Most currently available antiviral drugs target specific viral proteins. Consequently, they work for only one virus and their efficacy can be compromised by the rapid evolution of resistant variants. There is a need for the identification of host proteins with broad-spectrum antiviral functions, which would provide effective targets for therapeutic treatments that would limit the evolution of viral resistance. From our virus-host protein interaction studies, we found that viral proteins target human sirtuin (SIRT) enzymes during infections with several different DNA and RNA viruses. We followed this finding with studies aimed at characterizing the functions of SIRTs. These studies have led to the discovery that the seven human SIRTs have antiviral functions against both DNA and RNA viruses. We demonstrated that SIRT-activating drugs inhibit the replication of diverse viruses, including HCMV—a slowly replicating DNA virus, and influenza H1N1—an RNA virus that multiplies rapidly. Furthermore, we demonstrated that these defense functions are evolutionarily conserved, as CobB, the SIRT homologue in E. coli, protects against bacteriophages.
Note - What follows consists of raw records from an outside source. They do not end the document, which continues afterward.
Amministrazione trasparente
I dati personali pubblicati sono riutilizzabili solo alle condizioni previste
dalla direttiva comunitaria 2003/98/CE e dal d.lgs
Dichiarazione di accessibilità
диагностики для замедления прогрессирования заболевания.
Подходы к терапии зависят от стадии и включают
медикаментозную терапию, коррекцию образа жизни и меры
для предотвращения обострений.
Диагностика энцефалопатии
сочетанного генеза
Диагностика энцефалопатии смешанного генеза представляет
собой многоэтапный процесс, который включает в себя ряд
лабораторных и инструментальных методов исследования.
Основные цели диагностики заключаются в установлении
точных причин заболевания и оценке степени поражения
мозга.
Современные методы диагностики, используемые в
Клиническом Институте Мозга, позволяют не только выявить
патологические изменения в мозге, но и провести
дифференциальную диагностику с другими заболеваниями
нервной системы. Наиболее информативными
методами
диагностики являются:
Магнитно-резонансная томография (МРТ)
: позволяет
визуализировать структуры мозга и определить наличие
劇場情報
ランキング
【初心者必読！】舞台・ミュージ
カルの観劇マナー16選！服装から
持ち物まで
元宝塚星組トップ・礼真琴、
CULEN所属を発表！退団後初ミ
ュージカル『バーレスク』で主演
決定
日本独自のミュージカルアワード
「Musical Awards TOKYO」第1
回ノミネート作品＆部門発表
In addition to their antiviral roles, SIRTs have been characterized as critical enzymes that govern genome regulation, metabolism, aging. However, the knowledge of the mechanisms involved in their multiple functions remains limited. Previous work on SIRTs suggested they may act via catalysis of posttranslational modifications, including acetylation, ribosylation, and sumoylation. However, despite having a conserved deacetylase domain, a robust catalytic activity for the mitochondrial SIRT4 remained elusive. Using a hybrid proteomics, molecular biology, and biochemistry approach, we established SIRT4 as a cellular lipoamidase that regulates the pyruvate dehydrogenase complex (PDH). PDH plays a central role in cellular metabolism, coupling metabolic flux from glycolysis into the TCA cycle and fatty acid synthesis. While previously thought to be primarily regulated by phosphorylation, our study helped to shift this canonical notion regarding PDH regulation. We discovered PDH as a biological substrate of mitochondrial SIRT4, demonstrating that SIRT4 enzymatically hydrolyzes the lipoamide cofactors from dihydrolipoyllysine acetyltransferase (DLAT), diminishing PDH activity. Our findings define SIRT4 as an important regulatory hub of energy and lipid metabolism, which we expect to help in future studies of cellular metabolism pathways and of metabolic disorders. Furthermore, this is the first characterization of a mammalian cellular lipoamidase.
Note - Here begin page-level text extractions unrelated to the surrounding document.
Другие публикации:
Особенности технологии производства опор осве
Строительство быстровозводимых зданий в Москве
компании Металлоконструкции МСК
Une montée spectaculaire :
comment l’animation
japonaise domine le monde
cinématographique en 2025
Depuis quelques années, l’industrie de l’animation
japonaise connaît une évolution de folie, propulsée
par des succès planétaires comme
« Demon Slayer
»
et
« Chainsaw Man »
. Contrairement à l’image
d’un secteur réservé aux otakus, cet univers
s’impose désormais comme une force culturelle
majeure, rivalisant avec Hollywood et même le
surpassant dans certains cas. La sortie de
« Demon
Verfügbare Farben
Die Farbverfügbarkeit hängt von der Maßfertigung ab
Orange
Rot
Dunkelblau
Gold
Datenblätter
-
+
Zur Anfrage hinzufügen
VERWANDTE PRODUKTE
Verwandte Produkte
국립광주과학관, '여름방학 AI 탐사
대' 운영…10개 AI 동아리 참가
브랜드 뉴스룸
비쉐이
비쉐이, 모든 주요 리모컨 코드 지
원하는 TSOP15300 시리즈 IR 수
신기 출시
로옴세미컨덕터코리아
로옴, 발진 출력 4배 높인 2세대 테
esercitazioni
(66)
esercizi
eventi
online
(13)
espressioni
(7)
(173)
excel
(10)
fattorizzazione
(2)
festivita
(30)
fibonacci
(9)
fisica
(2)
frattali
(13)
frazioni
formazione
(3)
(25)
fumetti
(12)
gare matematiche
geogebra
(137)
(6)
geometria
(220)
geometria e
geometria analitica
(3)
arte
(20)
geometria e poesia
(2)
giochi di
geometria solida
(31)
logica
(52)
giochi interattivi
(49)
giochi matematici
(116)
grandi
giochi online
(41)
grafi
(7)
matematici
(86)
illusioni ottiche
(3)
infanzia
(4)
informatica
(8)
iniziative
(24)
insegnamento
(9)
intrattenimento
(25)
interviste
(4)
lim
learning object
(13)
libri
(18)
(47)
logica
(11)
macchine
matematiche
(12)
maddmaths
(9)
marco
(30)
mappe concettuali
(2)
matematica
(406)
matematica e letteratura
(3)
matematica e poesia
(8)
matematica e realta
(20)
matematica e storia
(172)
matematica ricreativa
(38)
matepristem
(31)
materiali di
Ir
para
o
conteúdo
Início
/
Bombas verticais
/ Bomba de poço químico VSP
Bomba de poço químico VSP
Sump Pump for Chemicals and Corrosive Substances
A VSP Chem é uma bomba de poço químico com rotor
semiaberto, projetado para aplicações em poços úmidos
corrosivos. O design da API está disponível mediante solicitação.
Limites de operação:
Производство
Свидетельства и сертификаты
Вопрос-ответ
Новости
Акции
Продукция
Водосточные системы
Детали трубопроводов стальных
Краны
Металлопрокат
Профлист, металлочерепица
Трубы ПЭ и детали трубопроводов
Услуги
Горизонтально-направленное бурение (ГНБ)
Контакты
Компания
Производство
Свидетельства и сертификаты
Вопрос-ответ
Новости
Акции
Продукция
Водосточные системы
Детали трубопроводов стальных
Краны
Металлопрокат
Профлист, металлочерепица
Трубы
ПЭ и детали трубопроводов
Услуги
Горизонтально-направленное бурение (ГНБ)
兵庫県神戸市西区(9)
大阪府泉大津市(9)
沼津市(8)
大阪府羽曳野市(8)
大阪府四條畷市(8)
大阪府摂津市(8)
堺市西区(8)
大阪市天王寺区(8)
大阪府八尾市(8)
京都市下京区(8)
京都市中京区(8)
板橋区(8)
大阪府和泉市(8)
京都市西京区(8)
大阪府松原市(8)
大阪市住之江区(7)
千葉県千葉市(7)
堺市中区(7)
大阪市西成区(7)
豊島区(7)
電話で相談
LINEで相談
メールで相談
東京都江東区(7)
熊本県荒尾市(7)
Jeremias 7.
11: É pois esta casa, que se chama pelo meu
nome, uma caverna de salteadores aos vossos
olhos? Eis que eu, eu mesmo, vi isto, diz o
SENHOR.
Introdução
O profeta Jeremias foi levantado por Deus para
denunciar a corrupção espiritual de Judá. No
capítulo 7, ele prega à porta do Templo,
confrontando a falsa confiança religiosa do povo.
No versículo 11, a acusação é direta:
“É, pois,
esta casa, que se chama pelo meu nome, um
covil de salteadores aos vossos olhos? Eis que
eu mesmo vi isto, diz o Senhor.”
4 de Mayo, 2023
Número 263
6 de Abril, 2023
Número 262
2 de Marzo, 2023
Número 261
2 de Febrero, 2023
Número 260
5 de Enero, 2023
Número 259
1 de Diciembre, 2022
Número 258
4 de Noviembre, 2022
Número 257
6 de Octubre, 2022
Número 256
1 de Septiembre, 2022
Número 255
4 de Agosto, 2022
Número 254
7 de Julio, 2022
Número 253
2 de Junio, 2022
Altogether, our findings highlight SIRTs as ancient defense factors that protect against a variety of viral pathogens and exhibit diverse posttranslational modification mechanisms. Our work has provided a framework for elucidating a new set of host cell defense mechanisms and developing SIRT modulators with antiviral activity, and continues to be an exciting venue of research in our laboratory.
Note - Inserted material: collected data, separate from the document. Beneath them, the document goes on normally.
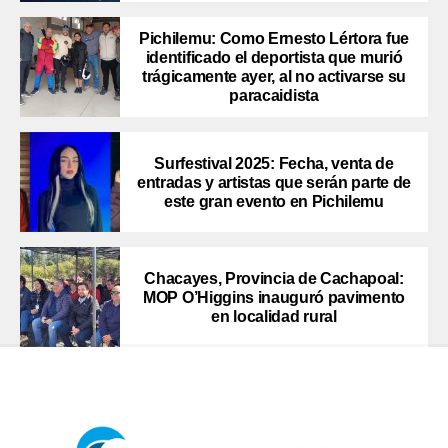
Pichilemu: Como Ernesto Lértora fue
identificado el deportista que murió
trágicamente ayer, al no activarse su
paracaidista
Surfestival 2025: Fecha, venta de
entradas y artistas que serán parte de
este gran evento en Pichilemu
Chacayes, Provincia de Cachapoal:
MOP O’Higgins inauguró pavimento
en localidad rural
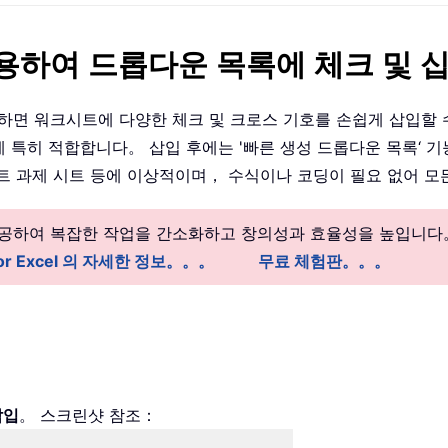
을(를) 사용하여 드롭다운 목록에 체크 및
하면 워크시트에 다양한 체크 및 크로스 기호를 손쉽게 삽입할 수
 특히 적합합니다。 삽입 후에는 '빠른 생성 드롭다운 목록‘ 기
 과제 시트 등에 이상적이며， 수식이나 코딩이 필요 없어 모든 
 제공하여 복잡한 작업을 간소화하고 창의성과 효율성을 높입니다
 for Excel 의 자세한 정보。。。
무료 체험판。。。
：
삽입
。 스크린샷 참조：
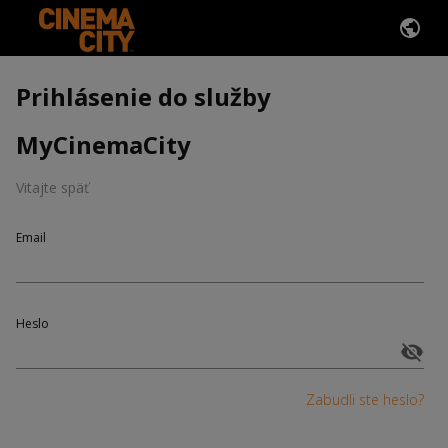
Prihlásenie do služby
MyCinemaCity
Vitajte späť
Email
Heslo
Zabudli ste heslo?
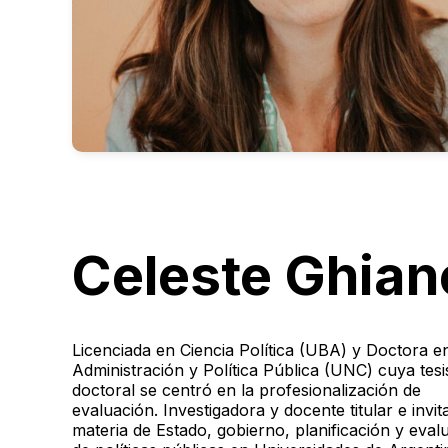
Celeste Ghian
Licenciada en Ciencia Política (UBA) y Doctora e
Administración y Política Pública (UNC) cuya tesi
doctoral se centró en la profesionalización de
evaluación. Investigadora y docente titular e invi
materia de Estado, gobierno, planificación y eval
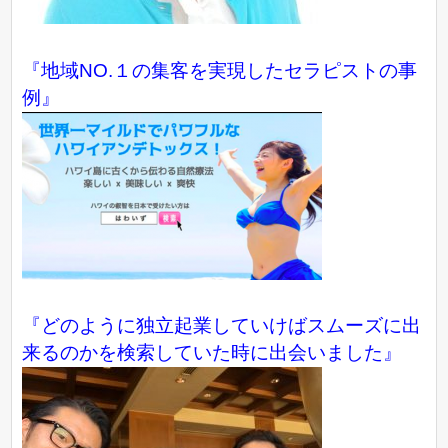
『地域NO.１の集客を実現したセラピストの事
例』
『どのように独立起業していけばスムーズに出
来るのかを検索していた時に出会いました』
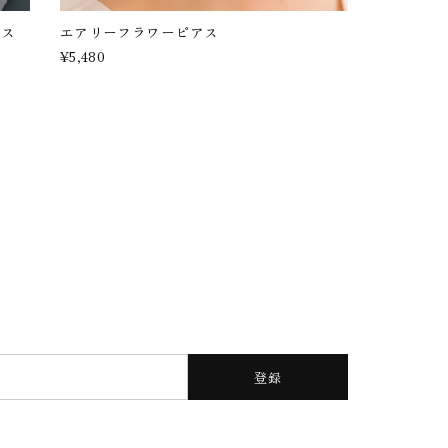
アス
エアリーフラワーピアス
¥5,480
登録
Proteomic-Genomic approaches to the role of chromatin remodeling complexes during viral infection


One of the intriguing findings from our virus-host interaction studies was that chromatin-remodeling enzymes are targeted by viruses, such as HCMV, HSV-1, and HIV-1. This is an exciting finding with broad implications, as it indicates that viruses hijack these enzymes to control host or viral gene expression and, in turn, the outcome of an infection. Indeed, we found that histone deacetylases (HDACs), an important class of transcriptional and epigenetic regulators, are modulated during infection. Selected HDACs have been the subject of intense study and are targets for anti-cancer therapy. However, the functions of many HDACs are not yet fully understood. We have built the first functional protein interaction network for all eleven human HDACs, and have studied their regulation by diverse posttranslational modifications. For example, we identified class IIa HDACs as novel substrates of the essential mitotic kinase Aurora B. We proposed that their sequestration within a phosphorylation gradient at the midzone contributes to a cell cycle-dependent loss of transcriptional repressive capabilities. Our work on HDACs has wide-reaching implications and has been instrumental for the understanding of gene regulation both in the context of viral infection and basic cell biology.